By: Wilco (wilco.dijkstra.delete@this.ntlworld.com), November 3, 2019 12:09 pm
Room: Moderated Discussions
Ronald Maas (ronaldjmaas.delete@this.gmail.com) on November 3, 2019 7:58 am wrote:
> Wilco (wilco.dijkstra.delete@this.ntlworld.com) on November 2, 2019 11:20 am wrote:
> > anon (spam.delete.delete@this.this.spam.com) on November 2, 2019 10:49 am wrote:
> > > Adrian (a.delete@this.acm.org) on November 2, 2019 10:33 am wrote:
> > > > Ronald Maas (ronaldjmaas.delete@this.gmail.com) on November 2, 2019 10:02 am wrote:
> > > > > Heikki Kultala (heikki.kultala.delete@this.tuni.fi) on November 2, 2019 2:31 am wrote:
> > > > > > And then ARMv8 has smart non-riscy things like:
> > > > > >
> > > > > > * More advanced addressing modes
> > > > > > * Paired loads and stores
> > > > > >
> > > > > > Which can save huge amount of instructions.
> > > > > >
> > > > >
> > > > > Someone from the RISC-V team made a video comparing various ISAs
> > > > >
> > > > > The diagram on the 18:30 mark shows RV64G requires 10% more instructions compared to ARMv8.
> > > > >
> > > > > Not a huge difference in my opinion.
> > > > >
> > > > > Ronald
> > > > >
> > > >
> > > >
> > > >
> > > > That might be true for whole programs, but for critical loops it is not uncommon for RISC-V to need
> > > > a double number of instructions compared to better instruction sets, e.g. ARMv8, x86 or POWER.
> > > >
> > > > The answer to that of the RISC-V architects is that any high-performance
> > > > implementation of RISC-V must do instruction-pair fusion.
> > > >
> > > >
> > > > I refuse to believe to believe that instruction-pair fusion is simpler or better than the
> > > > trivial enhancement of the instruction encoding to cover the more complex instructions that
> > > > are needed in almost all loops, e.g. either with indexed or auto-indexed addressing.
> > > >
> > > >
> > >
> > > Their answer for everything is "just solve it in hardware because on high performance hardware you
> > > should be able to afford it anyway". They used the same argument
> > > for predication/cmov. On low end implementations
> > > the cost for implementing them would be better spent on branch prediction and on high end implementations
> > > the branch predictor should either be good enough to just predict the branch correctly anyway or simply
> > > detect when predication would make sense and dynamically transform those instructions into predicated
> > > uops as needed with the branch result as predicate. Super simple, right?
> >
> > Yes I don't buy the fusion story either. It's not exactly trivial to fuse the 3 instructions
> > needed for a load with shifted index. Codesize will be better by adding encodings for
> > real instructions. And all but the highest-end implementations won't do any fusion,
> > while they would benefit the most from having powerful instructions.
> >
> > It's seems like they are still stuck in 80's RISC dogma. That video for example incorrectly assumes
> > micro-ops on AArch64 only ever write one register. Modern Arm cores process 4 registers per cycle
> > in a load-multiple or 2 load-pairs per cycle... It makes sense to design a new ISA to match expected
> > capabilities of future implementations, not religiously apply an ancient 2R/1W rule.
> >
> > Wilco
>
> On the very low end having a very basic ISA like RISC-V can be a real difference maker
> compared to other other ISAs, because it saves on die space where it counts.
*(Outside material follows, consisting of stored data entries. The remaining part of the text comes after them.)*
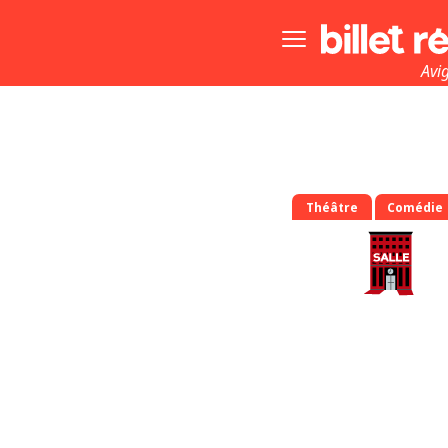
Bouton
menu
principale
Avi
Théâtre
Comédie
The size of a core is already insignificant at the low end. Flash, SRAM and peripherals take most of the die space of a microcontroller. A Cortex-M23 core takes 0.0037 mm^2 on 28HPC despite supporting multiply, division, load/store multiple etc.
Reducing the size of a core to the absolute bare minimum implies executing extra instructions, and thus a higher frequency to get the same performance, plus extra power to fetch those instructions and maybe even a larger flash if your code no longer fits. You have to look beyond the decoder and consider the whole system.
> On high end implementations, the number of transistors needed for branch prediction, out of order
> execution, uncore, etc. will dwarf for what is needed to implement instruction fusion.
Instruction fusion adds a non-zero cost even in a high-end implementation (for example extra decode cycles and thus higher mispredict latency), so an implementation of an ISA which doesn't need such fusion would still be faster.
> So in my opinion RISC-V designers made the right call here.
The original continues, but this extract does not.